A few years ago I was asked to make a website for a branch of Thailand's Department of Highways (DOH) and to modernize their 100-year-old logo. Variants of the logo I made are now deployed nationwide on DOH signage, stationery, vehicles and online media.
The new logo, shown below, is heavily inspired by the original, hand-drawn design rolled out in 1912. The elephant chair in the center sits atop a pair of tusks and is surrounded by a stylized depiction of wheels and spokes.
There are actually three types of logos: icons, logotypes, and combination marks. Examples of icons include the logos for Apple, Shell and Nike. Logotypes, also called wordmarks, generally use a custom-designed font to render the company name. Well known examples include Ford, Disney and CNN. Combination marks, such as those used by McDonald's and Starbucks, combine text with an icon.

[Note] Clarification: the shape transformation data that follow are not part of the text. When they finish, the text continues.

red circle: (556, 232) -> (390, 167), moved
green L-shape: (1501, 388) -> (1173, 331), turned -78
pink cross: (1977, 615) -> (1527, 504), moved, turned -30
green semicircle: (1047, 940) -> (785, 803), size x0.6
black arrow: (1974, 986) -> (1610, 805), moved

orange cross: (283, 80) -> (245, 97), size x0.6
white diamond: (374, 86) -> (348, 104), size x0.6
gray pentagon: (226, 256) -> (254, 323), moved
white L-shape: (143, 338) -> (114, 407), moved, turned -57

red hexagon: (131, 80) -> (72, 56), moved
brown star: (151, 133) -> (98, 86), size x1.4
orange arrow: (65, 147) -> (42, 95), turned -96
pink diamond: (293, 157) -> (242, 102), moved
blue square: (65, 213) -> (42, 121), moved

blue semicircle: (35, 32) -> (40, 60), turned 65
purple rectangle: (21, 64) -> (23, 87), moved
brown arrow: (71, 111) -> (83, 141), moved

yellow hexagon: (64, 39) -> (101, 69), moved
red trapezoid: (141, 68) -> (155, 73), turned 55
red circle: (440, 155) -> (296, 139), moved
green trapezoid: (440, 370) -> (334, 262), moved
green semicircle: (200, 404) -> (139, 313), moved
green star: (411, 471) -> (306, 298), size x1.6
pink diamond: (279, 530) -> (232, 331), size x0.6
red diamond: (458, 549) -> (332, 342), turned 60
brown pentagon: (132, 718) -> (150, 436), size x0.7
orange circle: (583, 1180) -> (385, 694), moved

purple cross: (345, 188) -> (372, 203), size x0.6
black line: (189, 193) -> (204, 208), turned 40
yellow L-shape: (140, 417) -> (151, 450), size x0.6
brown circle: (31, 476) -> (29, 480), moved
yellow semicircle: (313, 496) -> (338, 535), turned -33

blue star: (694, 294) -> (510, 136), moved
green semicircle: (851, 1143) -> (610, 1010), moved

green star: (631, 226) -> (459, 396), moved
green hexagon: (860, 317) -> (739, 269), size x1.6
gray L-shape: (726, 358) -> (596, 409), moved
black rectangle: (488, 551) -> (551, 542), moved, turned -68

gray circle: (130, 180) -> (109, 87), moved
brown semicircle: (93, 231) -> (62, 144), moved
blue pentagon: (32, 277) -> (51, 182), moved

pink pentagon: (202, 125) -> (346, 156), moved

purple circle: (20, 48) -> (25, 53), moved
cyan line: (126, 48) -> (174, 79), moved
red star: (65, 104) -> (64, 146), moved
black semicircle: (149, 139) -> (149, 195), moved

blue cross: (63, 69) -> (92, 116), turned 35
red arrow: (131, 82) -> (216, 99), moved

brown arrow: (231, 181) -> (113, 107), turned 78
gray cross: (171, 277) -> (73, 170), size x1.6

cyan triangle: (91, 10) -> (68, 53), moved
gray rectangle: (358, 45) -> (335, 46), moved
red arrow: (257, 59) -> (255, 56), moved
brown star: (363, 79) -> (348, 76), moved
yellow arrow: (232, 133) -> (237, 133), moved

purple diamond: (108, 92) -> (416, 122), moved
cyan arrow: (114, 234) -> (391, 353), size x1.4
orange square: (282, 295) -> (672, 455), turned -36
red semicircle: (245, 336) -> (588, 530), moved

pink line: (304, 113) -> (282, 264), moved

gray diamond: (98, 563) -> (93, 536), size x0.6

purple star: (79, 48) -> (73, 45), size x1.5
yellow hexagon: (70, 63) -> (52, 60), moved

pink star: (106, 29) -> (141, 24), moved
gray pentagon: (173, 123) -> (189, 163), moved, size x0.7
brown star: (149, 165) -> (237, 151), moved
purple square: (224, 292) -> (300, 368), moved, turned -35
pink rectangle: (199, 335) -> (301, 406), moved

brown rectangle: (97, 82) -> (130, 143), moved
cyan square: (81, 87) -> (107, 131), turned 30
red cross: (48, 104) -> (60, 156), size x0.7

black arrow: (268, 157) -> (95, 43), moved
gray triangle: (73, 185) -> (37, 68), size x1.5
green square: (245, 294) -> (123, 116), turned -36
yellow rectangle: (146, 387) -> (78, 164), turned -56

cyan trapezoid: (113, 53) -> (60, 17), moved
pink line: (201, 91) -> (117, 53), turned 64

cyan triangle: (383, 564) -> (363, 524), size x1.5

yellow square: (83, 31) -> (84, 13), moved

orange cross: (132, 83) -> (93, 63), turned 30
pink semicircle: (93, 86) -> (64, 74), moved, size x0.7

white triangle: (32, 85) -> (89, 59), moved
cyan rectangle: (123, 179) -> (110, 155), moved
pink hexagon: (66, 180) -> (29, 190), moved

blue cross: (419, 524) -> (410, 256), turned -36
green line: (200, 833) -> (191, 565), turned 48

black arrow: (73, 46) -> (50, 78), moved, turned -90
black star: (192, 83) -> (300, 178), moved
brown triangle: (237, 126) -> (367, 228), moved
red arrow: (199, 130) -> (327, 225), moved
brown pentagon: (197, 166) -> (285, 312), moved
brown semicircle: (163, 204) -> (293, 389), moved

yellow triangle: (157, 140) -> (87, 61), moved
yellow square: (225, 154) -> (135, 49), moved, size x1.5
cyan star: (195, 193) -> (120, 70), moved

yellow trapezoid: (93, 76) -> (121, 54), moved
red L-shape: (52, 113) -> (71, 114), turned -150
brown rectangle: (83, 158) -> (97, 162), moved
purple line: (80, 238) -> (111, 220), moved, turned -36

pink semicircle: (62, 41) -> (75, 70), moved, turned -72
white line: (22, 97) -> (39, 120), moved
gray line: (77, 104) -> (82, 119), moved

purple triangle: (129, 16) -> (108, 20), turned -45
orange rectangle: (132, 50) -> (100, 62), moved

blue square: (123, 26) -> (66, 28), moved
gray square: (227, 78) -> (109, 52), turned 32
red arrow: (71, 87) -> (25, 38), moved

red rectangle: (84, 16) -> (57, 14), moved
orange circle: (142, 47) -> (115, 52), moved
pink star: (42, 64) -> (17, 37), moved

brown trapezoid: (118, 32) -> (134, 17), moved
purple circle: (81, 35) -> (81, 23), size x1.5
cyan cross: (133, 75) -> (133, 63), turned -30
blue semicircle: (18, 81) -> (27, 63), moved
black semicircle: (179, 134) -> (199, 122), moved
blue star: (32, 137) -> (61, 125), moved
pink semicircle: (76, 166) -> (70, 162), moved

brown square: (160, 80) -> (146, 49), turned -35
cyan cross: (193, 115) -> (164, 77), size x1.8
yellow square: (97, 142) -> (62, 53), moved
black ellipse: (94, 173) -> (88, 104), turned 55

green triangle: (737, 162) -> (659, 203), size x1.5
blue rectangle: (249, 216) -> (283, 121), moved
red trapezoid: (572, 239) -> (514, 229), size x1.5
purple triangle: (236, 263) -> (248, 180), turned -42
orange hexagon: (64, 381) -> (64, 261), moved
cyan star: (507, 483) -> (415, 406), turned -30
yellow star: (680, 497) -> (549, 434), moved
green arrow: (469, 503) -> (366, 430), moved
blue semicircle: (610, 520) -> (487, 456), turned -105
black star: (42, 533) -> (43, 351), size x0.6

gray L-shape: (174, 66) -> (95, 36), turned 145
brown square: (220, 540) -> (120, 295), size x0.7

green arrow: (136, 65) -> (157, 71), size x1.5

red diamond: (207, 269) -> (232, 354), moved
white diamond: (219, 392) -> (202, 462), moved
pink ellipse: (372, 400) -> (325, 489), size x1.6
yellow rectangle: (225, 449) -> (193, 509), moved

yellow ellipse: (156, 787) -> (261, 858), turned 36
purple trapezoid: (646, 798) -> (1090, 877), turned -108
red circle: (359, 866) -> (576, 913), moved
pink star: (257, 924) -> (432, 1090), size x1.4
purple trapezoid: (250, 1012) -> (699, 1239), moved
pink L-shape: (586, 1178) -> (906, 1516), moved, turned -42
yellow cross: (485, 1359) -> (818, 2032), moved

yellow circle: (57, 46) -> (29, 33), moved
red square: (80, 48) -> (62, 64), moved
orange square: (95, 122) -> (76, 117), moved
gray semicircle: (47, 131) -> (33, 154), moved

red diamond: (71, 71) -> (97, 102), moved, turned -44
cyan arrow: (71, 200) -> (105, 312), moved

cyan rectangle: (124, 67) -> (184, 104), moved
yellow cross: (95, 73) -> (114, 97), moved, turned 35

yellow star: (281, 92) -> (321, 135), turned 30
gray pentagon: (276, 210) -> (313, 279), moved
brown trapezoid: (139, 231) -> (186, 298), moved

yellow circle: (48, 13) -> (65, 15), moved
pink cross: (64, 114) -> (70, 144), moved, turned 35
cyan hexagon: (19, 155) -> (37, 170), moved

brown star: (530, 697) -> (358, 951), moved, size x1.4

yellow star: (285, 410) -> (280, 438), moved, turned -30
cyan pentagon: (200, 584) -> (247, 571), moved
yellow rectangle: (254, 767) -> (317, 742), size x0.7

The sample below is one of several I made during the course of this project. The elephant chair in the center is correct, but the rings surrounding it need refining and the decorative elements are a bit basic. Note how the Thai-language font is more condensed than in the final version.
Shown below is the first sample I made. It's derived from a photo I took of the 1912 logo on the side of a DOH van. This sample not only made me more aware of the design elements employed in the original logo, it also helped communicate their importance and intent. As I saw things, there was an attempt here to capture the burgeoning automobile industry and depict it with wheels, tyres and spokes.
Just a year after this logo was designed, the world's first mass-produced vehicle, the Model T Ford, was rolled out on a moving assembly line in Detroit. It revolutionized the industry and changed forever the way we travel.